§ YOUR INSTRUCTIONS
Your answer should hold every line of the records below that contains the string "Namun".

=== GIVEN DATA ===

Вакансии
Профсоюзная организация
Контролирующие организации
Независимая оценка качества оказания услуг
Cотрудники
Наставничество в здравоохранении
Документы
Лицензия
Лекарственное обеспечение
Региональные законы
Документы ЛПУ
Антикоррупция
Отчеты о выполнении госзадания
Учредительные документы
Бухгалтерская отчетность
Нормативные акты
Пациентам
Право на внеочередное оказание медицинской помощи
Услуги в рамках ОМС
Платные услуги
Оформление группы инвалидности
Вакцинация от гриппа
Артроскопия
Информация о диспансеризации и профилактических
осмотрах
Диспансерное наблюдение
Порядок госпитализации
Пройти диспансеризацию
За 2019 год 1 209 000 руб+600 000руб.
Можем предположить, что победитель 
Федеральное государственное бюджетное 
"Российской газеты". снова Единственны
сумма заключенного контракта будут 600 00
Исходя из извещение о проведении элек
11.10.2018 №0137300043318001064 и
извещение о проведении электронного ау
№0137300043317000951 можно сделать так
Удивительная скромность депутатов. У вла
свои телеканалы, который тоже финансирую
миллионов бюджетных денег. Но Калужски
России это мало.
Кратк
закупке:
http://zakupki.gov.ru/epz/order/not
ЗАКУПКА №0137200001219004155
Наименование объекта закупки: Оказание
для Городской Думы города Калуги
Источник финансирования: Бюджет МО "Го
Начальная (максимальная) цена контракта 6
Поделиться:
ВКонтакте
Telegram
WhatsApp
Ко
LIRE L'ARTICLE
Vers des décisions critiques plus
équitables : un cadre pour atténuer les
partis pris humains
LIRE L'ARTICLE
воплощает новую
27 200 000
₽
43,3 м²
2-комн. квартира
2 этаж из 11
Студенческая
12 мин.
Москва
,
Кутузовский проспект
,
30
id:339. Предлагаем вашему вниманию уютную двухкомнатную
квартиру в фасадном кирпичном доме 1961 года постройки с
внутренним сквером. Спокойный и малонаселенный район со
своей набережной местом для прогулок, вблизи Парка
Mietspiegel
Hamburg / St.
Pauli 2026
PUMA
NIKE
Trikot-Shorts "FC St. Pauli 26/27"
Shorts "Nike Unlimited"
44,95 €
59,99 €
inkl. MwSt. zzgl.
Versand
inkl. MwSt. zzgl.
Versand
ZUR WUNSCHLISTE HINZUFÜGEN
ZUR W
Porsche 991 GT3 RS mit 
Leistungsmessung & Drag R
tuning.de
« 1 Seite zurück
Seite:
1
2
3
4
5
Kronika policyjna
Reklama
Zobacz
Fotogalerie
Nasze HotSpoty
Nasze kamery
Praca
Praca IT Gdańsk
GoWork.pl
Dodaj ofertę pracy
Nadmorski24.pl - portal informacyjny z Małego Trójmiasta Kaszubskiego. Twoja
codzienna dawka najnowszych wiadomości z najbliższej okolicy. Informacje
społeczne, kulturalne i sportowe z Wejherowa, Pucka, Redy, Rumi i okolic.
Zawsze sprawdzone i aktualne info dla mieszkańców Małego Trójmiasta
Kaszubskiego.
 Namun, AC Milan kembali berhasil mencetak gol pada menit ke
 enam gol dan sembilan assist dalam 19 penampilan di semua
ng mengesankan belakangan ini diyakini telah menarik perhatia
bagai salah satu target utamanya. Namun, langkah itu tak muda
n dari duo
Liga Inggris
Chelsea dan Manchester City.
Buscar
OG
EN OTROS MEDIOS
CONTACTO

===

§ YOUR SOLUTION
 Namun, AC Milan kembali berhasil mencetak gol pada menit ke
bagai salah satu target utamanya. Namun, langkah itu tak muda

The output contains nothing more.